By Javier Mendoza
When Alex Villaneda was 15, his father passed away. It began a years-long bout with depression that he felt he could not tell anyone about.
“I felt I must be the only one that feels this way, and I’m weak as a man because everyone else is alright,” Villaneda said.
Last week’s admission by rapper Kendrick Lamar about his struggle with depression and this summer’s suicide of internationally acclaimed comedian Robin Williams, brings national spotlight to the discussion of depression and it’s affects on men.
Depression remains largely under-diagnosed in the male population. While men are diagnosed at lower rates than women, men commit suicide at rates that are 4 to 18 times higher than women, depending on the age group, according to the Centers of Disease Control and Prevention (CDC).
In addition, suicide rates have seen a sharp rise among Americans. More people now die of suicides than from car accidents.

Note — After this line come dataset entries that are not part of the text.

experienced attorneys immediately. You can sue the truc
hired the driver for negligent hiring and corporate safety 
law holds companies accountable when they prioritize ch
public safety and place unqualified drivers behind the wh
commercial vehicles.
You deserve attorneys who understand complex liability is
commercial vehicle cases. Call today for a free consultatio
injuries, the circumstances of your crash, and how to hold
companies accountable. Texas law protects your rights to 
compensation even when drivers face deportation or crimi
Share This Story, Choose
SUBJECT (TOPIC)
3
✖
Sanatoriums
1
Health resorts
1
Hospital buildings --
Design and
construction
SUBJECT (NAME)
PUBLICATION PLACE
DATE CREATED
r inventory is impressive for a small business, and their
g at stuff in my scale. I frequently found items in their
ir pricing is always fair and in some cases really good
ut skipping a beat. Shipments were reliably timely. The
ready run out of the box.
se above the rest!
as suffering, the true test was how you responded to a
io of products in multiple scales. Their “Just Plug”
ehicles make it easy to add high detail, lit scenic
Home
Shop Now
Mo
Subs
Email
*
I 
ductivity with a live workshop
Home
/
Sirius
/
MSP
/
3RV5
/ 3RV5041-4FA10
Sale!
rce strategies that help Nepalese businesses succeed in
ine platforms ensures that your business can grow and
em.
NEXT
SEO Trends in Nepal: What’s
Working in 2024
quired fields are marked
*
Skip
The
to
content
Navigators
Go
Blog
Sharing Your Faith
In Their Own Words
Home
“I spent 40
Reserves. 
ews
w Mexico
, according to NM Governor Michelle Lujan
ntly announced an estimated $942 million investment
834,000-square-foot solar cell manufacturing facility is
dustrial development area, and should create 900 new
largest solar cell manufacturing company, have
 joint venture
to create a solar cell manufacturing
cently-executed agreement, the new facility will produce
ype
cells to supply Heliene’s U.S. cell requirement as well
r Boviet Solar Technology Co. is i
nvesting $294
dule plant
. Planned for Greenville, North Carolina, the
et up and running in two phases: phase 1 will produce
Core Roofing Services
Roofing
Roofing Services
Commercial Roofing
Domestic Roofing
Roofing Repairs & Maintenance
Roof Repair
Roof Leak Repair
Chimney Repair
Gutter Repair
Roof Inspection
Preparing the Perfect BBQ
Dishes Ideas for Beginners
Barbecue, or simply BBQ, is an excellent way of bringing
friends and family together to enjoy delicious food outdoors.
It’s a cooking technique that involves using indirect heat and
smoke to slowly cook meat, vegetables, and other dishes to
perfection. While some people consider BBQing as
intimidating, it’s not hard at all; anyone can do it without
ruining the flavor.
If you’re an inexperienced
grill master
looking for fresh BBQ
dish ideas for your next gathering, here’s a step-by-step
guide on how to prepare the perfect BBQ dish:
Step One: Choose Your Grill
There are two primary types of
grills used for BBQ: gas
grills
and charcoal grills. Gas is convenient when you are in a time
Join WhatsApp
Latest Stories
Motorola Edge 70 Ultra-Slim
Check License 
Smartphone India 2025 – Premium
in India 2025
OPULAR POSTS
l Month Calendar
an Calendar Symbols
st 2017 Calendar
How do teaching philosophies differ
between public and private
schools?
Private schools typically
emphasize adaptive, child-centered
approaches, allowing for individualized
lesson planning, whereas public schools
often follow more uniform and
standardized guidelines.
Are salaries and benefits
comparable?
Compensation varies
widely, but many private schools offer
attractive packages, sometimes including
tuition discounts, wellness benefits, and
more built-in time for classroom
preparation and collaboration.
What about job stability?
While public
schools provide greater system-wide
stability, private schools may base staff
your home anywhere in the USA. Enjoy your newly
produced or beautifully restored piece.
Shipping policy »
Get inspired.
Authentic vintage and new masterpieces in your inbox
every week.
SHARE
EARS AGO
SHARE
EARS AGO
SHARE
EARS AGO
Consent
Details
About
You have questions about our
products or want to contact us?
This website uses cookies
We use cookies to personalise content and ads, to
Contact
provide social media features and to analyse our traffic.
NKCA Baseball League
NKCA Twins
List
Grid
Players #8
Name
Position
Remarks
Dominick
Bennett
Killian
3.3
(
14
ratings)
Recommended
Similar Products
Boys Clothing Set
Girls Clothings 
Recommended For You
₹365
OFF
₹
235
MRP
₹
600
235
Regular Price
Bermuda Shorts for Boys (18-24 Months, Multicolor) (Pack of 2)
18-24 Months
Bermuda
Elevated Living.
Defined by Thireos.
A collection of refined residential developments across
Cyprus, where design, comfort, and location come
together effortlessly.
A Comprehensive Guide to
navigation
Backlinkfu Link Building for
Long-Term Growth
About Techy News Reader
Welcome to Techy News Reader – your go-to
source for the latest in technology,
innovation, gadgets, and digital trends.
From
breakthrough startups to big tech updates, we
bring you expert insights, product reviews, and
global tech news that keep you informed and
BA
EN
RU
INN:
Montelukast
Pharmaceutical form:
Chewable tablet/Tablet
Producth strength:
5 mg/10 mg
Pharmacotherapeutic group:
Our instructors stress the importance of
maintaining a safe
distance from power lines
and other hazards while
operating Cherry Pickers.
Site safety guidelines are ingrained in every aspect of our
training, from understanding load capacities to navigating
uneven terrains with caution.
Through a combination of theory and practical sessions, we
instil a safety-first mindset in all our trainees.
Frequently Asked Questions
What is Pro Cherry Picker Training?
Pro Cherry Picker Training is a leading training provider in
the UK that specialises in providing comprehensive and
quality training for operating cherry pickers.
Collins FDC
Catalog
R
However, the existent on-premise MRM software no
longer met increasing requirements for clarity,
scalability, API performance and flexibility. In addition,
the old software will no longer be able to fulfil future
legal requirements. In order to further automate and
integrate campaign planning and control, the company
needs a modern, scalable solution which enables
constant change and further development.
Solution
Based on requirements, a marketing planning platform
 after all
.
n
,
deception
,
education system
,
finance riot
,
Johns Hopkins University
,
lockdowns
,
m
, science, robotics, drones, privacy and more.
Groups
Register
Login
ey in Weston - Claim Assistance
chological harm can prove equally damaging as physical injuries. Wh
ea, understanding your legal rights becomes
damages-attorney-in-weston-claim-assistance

For many men like Villaneda, depression is a hidden secret that can be further compounded with the stigma associated with manhood.
“We have expectations of manhood that are very rigid,” said Dr. Shira Tarrant, gender studies professor at California State University, Long Beach (CSULB). “These include men don’t cry, they can’t back down and they shouldn’t feel. What that means is when men feel, that’s the equivalent of not being a man. Oftentimes, that gets in the way of men coming forward to say I’m depressed or struggling. Hopefully, this is changing.”
It is these notions of masculinity that make it much less likely for men to seek out help.
“Culturally, men have a hard time to even talk about vulnerability, let alone accepting it,” says Mifa Kim, a graduate peer counselor for Counseling and Psychological Services (CAPS) at CSULB. “There’s a stigma regarding gender, so we need be mindful of that when we reach the community.”
In addition to rules of masculinity, ethnic cultural norms can also put added pressure on depressed men.
“As the oldest male in my house, as Mexican, and a male in general, I couldn’t show any of these feelings,” said Villaneda, who is now an undergraduate peer counselor for Project OCEAN at CAPS. “Being Hispanic adds a whole other layer because of the whole machismo thing where you don’t show emotions at all, not even being happy.”
To cope, he would vent to friends who were women and going through the same thing. Villaneda said he couldn’t talk to his male friends because he was afraid they would just tell him to “man up.”
Villaneda remembers other sensing other men going through similar depression-related issues—in particular, his best friend. Although both were struggling with mental health at the same time, neither reached out to the other for help because of fear of the backlash.
“I trusted him with my life, but I didn’t trust him with my feelings because of the fear of being judged,” Villaneda said. “I could’ve avoided a lot of suffering. I should’ve talked to more people. I should have talked to my mom definitely, but I don’t know if I would have gone to counseling because there’s a stigma still ingrained in my mind.
Villaneda is now working towards helping other people and believes that public education around depression like the “Real Men. Real Depression” project, which features the personal stories of men who have depression, that help men feel more comfortable coming forward.
“I’m trying to spread that awareness that it does affect men even if we pretend it doesn’t,” said Villaneda, saying he believes stigma is starting to decrease for men seeking help.
“With the Internet, we have access to the whole world and we see other people talking about depression and going to counseling,” Villaneda said. “So, that openness and sharing of information is going to allow younger generations to start opening up and acknowledging mental health as supposed closing up and think there’s something wrong with you.”